### [Required work]
Your job is to return every line of the listing holding the string "corespondent".
--- Extracted entries Enclosed Below ---
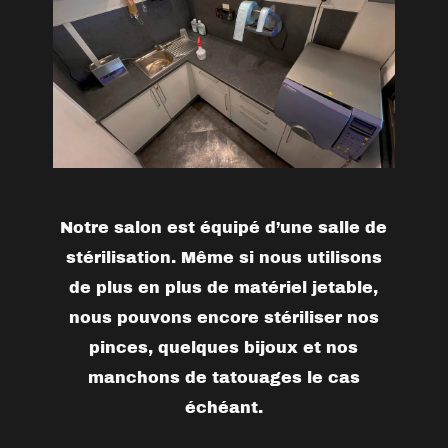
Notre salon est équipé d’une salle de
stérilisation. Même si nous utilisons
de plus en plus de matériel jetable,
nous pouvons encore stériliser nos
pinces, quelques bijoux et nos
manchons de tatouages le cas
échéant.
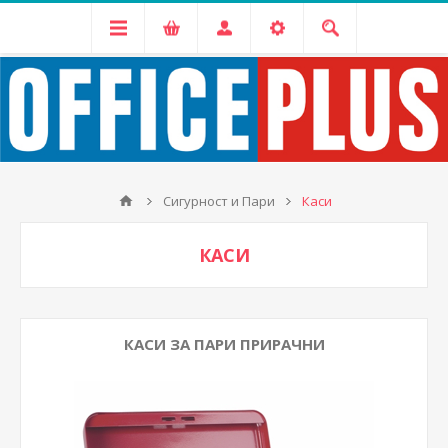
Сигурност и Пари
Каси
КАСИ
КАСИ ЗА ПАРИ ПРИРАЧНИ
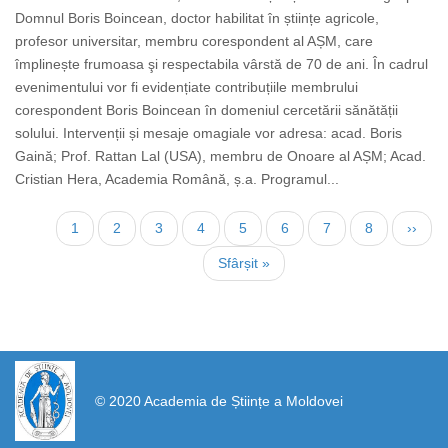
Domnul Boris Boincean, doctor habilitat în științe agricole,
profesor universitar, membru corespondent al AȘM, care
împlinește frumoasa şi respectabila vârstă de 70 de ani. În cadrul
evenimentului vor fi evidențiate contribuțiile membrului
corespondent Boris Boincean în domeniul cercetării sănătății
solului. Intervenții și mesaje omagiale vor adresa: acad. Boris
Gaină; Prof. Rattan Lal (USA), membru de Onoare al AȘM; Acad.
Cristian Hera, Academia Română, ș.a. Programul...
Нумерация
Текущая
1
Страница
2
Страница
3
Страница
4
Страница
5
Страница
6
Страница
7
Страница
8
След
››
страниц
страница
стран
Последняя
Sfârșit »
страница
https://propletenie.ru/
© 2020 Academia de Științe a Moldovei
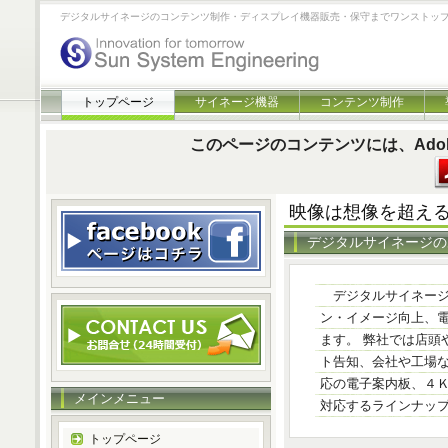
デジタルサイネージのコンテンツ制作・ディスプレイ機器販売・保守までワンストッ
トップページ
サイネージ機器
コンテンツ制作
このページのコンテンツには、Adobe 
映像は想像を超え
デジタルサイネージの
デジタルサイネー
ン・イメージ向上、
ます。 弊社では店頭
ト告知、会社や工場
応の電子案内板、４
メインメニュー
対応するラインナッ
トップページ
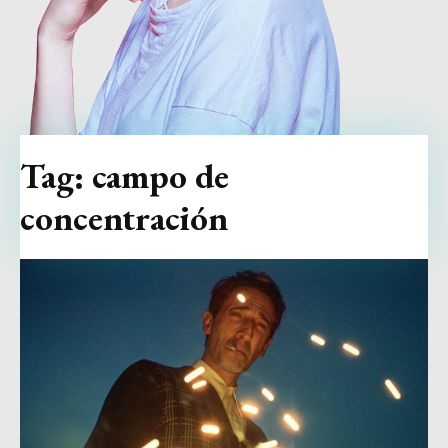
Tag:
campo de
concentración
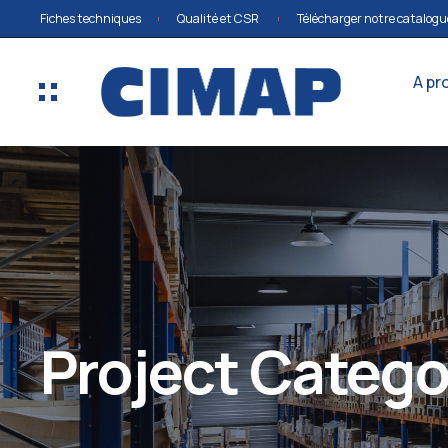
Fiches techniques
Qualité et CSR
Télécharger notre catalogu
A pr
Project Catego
--- End of Enclosed Extracted entries ---
--- Extracted entries Enclosed Below ---
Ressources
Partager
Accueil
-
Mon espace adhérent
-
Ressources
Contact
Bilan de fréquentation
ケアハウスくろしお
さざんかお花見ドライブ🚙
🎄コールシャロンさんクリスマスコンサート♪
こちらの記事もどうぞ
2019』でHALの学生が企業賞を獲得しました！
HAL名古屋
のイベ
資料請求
--- End of Enclosed Extracted entries ---
### [Answer box]
profesor universitar, membru corespondent al AȘM, care
corespondent Boris Boincean în domeniul cercetării sănătății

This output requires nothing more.